Gold falls on oil drop, Fed meeting in focus

October 27, 2014

London (Oct 27)   Gold dropped on Monday as crude oil prices tumbled, but further losses were limited by recovering physical demand and expectations the Federal Reserve will wait a long while before hiking interest rates.

The metal came under pressure after US data showed services sector activity dipped to a six-month low in October, and a sharp pullback in crude oil after Goldman Sachs slashed its price forecasts, citing lackluster global demand.

Gold, however, was underpinned as China’s net gold imports from Hong Kong jumped to a six-month high in September.

"Evidence of recovering physical demand in Asia in response to the current low price environment gives confidence that the $1,180 support level may hold," said Jonathan Butler, precious metals strategist at Mitsubishi Corp International.

Spot gold was down 0.2% at $1,228.90 an ounce by 3.47pm GMT, moving in a narrow range of less than $6. The metal is now on track to extend its losing streak to a fourth consecutive session.

US COMEX gold futures for December delivery were down $2.80 an ounce to $1,229 in very light volume.
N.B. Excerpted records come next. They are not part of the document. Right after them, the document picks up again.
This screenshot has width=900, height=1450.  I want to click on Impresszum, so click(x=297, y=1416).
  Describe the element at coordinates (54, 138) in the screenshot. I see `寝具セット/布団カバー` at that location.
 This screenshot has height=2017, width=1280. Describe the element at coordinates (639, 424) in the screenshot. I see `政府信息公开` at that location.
Investors are focusing on the Fed’s latest policy statement later this week, in which the US central bank will likely reinforce its stated willingness to wait for a long while before hiking interest rates after a volatile month in financial markets.

Any sign the Fed will raise interest rates later than currently expected could benefit gold, as it will keep the opportunity cost of holding non-yielding bullion low for longer.

Gold’s outlook will depend largely on the two-day Fed meeting to be concluded on Wednesday, when the US central bank is also widely expected to end its bond-buying stimulus programme that first began in late 2008 known as quantitative easing (QE).

"Although this is clearly a bearish development for gold as it implies the beginning of monetary policy normalisation, it may have already been priced in," said Mr Butler.

Bullion traders were also closely watching investors’ positions in gold funds. The world’s largest gold-backed exchange-traded fund, New York-listed SPDR Gold Shares, said its holdings fell 4.5 tonnes to 745.39 tonnes on Friday, a six-year low.

That brought the fund’s total outflows last week to 15.5 tonnes, the most of any week since July of last year.

Among other precious metals, silver edged up 0.4 percent to $17.19 an ounce. Platinum rose 0.9% to $1,251 an ounce and palladium was up 0.7% at $781.50 an ounce.